Nutritional Strategies for Olympic Biathletes: A Practical Review

This article is a narrative review. We selected this typology because of the very limited number of biathlon-specific nutrition and supplementation studies, which precludes a systematic review or meta-analysis. A narrative approach allows integration of evidence from related endurance sports (e.g., cross-country skiing, cycling, triathlon) where appropriate, combined with practical insights into the dual performance demands of biathlon.

This review was conducted as a narrative synthesis. Using the search terms ‘biathlon AND nutrition’, ‘biathlon AND supplementation’, and ‘biathlon AND physiology’, we searched PubMed and Google Scholar for studies published by December 2024. Due to the limited number of biathlon-specific publications, studies from closely related endurance sports (e.g., cross-country skiing, cycling and triathlon) that addressed topics relevant to biathlon training or competition were also included. The inclusion criteria comprised peer-reviewed articles in English reporting on nutrition, supplementation, energy expenditure, recovery or environmental challenges in endurance sports. Non-peer-reviewed materials, case reports without nutritional relevance and studies unrelated to endurance or precision performance were excluded.

The review sub-topics (energy requirements, macronutrients, micronutrients, physique, race-day nutrition, cold and altitude, and supplements) were chosen in advance based on the main areas highlighted in international position statements on sports nutrition. These were then adapted to reflect the unique dual requirements of biathlon: high aerobic output during skiing combined with neuromuscular precision and psychological control during shooting.

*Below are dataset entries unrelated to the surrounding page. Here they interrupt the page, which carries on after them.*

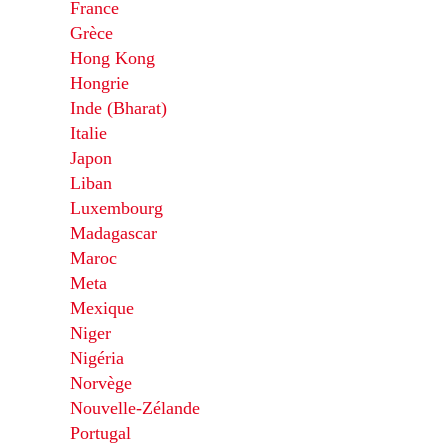
France
Grèce
Hong Kong
Hongrie
Inde (Bharat)
Italie
Japon
Liban
Luxembourg
Madagascar
Maroc
Meta
Mexique
Niger
Nigéria
Norvège
Nouvelle-Zélande
Portugal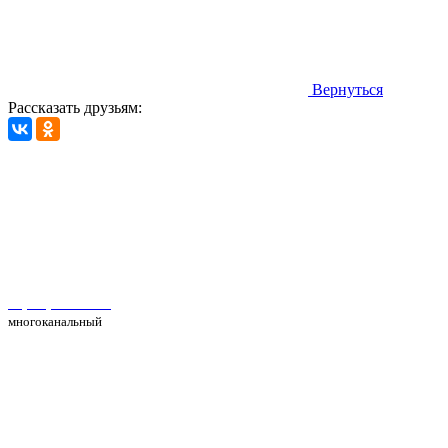
Вернуться
Рассказать друзьям:
Автосервис Рс Моторс в Москве
+7(495) 025-39-39
многоканальный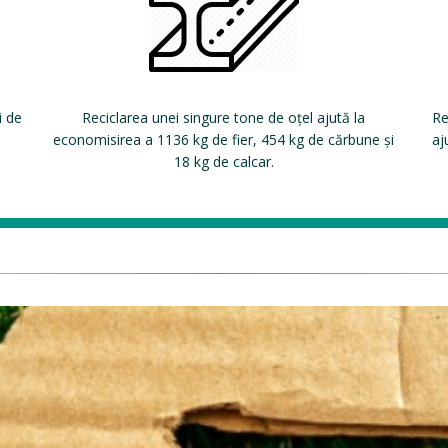
i de
Reciclarea unei singure tone de oțel ajută la
Re
economisirea a 1136 kg de fier, 454 kg de cărbune și
aj
18 kg de calcar.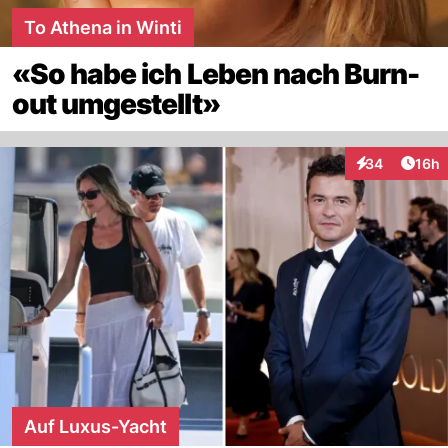
To Athena in Winti
«So habe ich Leben nach Burn-
out umgestellt»
Artik
34
16h
Interaktionen
Auf Luxus-Yacht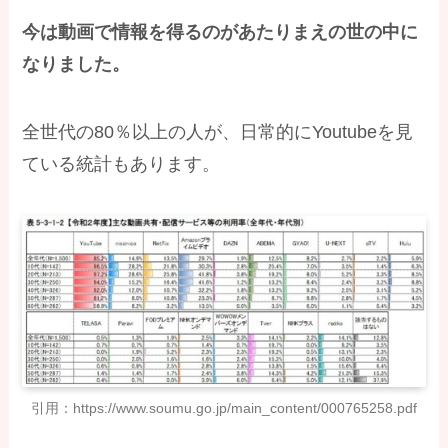
今は動画で情報を得るのがあたりまえの世の中に
なりました。
全世代の80％以上の人が、日常的にYoutubeを見
ている統計もあります。
引用：https://www.soumu.go.jp/main_content/000765258.pdf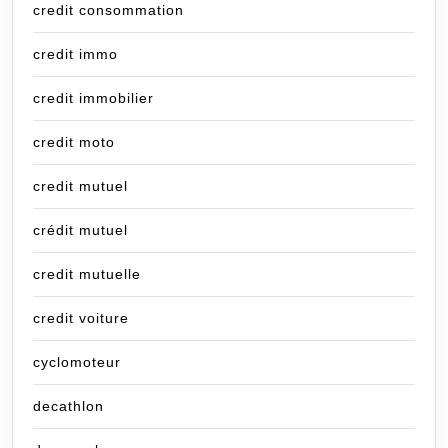
credit consommation
credit immo
credit immobilier
credit moto
credit mutuel
crédit mutuel
credit mutuelle
credit voiture
cyclomoteur
decathlon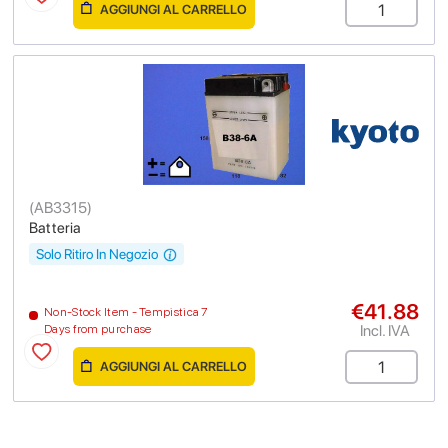
AGGIUNGI AL CARRELLO
(
AB3315
)
Batteria
Solo Ritiro In Negozio
€41.88
Non-Stock Item - Tempistica 7
Incl. IVA
Days from purchase
AGGIUNGI AL CARRELLO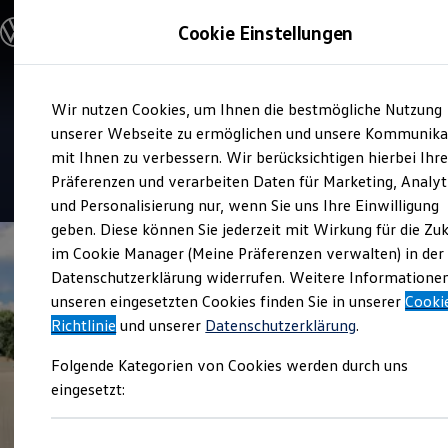
Modelle & Konfigurator
Cookie Einstellungen
Nutzfahrzeuge
Nutzfahrzeugkategorien entdecken
Modelle konfigurieren
Konfiguration laden
Zum
Zum
Modelle vergleichen
Service
Wir nutzen Cookies, um Ihnen die bestmögliche Nutzung
Hauptinhalt
Footer
Vorgängermodelle und Oldtimer
Autohaus Vögler
springen
springen
unserer Webseite zu ermöglichen und unsere Kommunika
Vorgängermodelle
Oldtimer
mit Ihnen zu verbessern. Wir berücksichtigen hierbei Ihr
Bulli Historie
4.9
|
23 Bewertungen
Präferenzen und verarbeiten Daten für Marketing, Analyt
Branchenlösungen & Gewerbekunden
und Personalisierung nur, wenn Sie uns Ihre Einwilligung
Umbaulösungen und Hersteller finden
Auf- und Umbauten entdecken & konfigurieren
geben. Diese können Sie jederzeit mit Wirkung für die Zu
Groß- und Sonderkunden
im Cookie Manager (Meine Präferenzen verwalten) in der
Großkunden
Datenschutzerklärung widerrufen. Weitere Informatione
Kommunen & Behörden
Journalisten
unseren eingesetzten Cookies finden Sie in unserer
Cooki
Sportvereine
Richtlinie
und unserer
Datenschutzerklärung
.
Branchenlösungen
Bau & Handwerk
Folgende Kategorien von Cookies werden durch uns
Gewerbliche Personenbeförderung
Service & mobile Werkstätten
eingesetzt:
Kurier, Logistik & Handel
Menschen mit Behinderung
Kühlfahrzeuge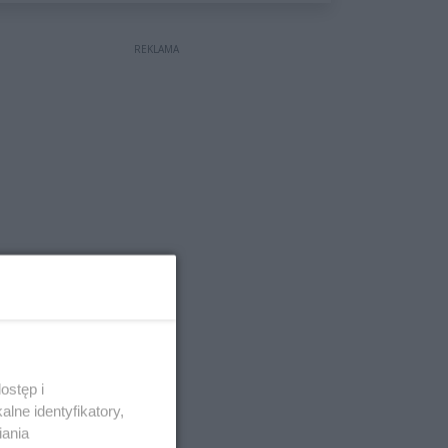
wyceniona na ponad milion
złotych
REKLAMA
ostęp i
lne identyfikatory,
iania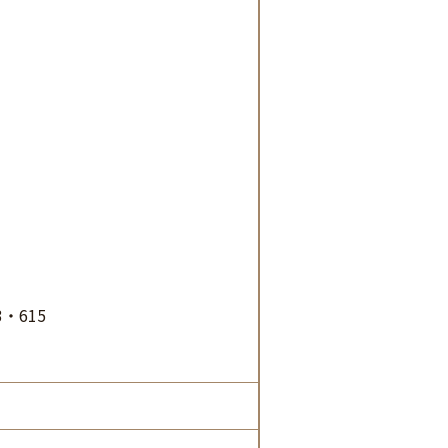
3・615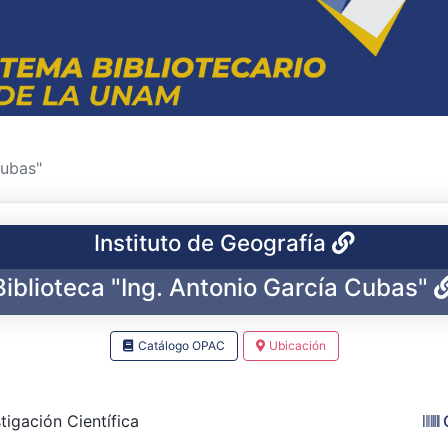
Cubas"
Instituto de Geografía
Biblioteca "Ing. Antonio García Cubas"
Catálogo OPAC
Ubicación
tigación Científica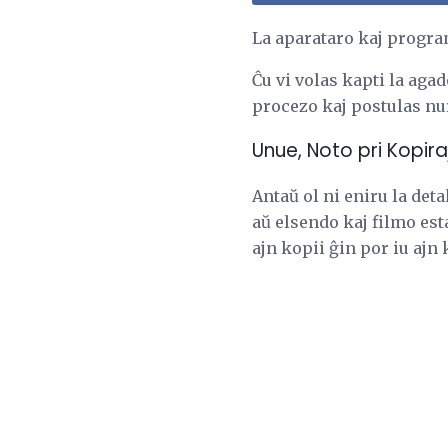
La aparataro kaj progra
Ĉu vi volas kapti la agad
procezo kaj postulas nu
Unue, Noto pri Kopira
Antaŭ ol ni eniru la det
aŭ elsendo kaj filmo esta
ajn kopii ĝin por iu ajn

Biathletes complete a very differentiated training programme, consisting of skiing, roller skiing or cycling, shooting sessions, and gym or cross-training, which demands wide energy needs. Moreover, the energy requirements depend on training volume and intensity, growth, goals (e.g., change in body mass/fat mass) and other lifestyle activities. In biathlon, training and competition are entirely different in duration and intensity. While competition for the biathletes lasts around 20–50 min with high-intensity effort separated by shooting, trainings usually have lower intensity but lasts around 2–4 h. To date, no single study accesses energy expenditure in biathletes. A study conducted on cross-country skiers show that the daily energy expenditure during the preparation period, which often includes two training sessions per day, is 4800–6000 kcal/d [7]. In contrast, during intense, on-snow training, it has been observed to be 950–1900 kcal/d higher [7]. The respective figures for male and female athletes are approximately 7149 kcal/day and 4357 kcal/day [8]. Cross-country skiers are recommended to consume 55–75 kcal/kg/d, with the quantity depending on the individual’s needs [9]. It is important to note that, although cross-country skiers and biathletes both run on skis, the additional weight of the rifle on the back of the biathlete’s back introduces a different set of physical demands. Compared to cross-country skiing, carrying a rifle (which represents an additional load of approximately 4 kg) while skiing incurs an average cost of approximately 7% higher [10]. Although extrapolation from cross-country skiing provides a useful starting point, the lack of direct measurements of energy expenditure in biathlon, especially under race conditions, remains a critical gap.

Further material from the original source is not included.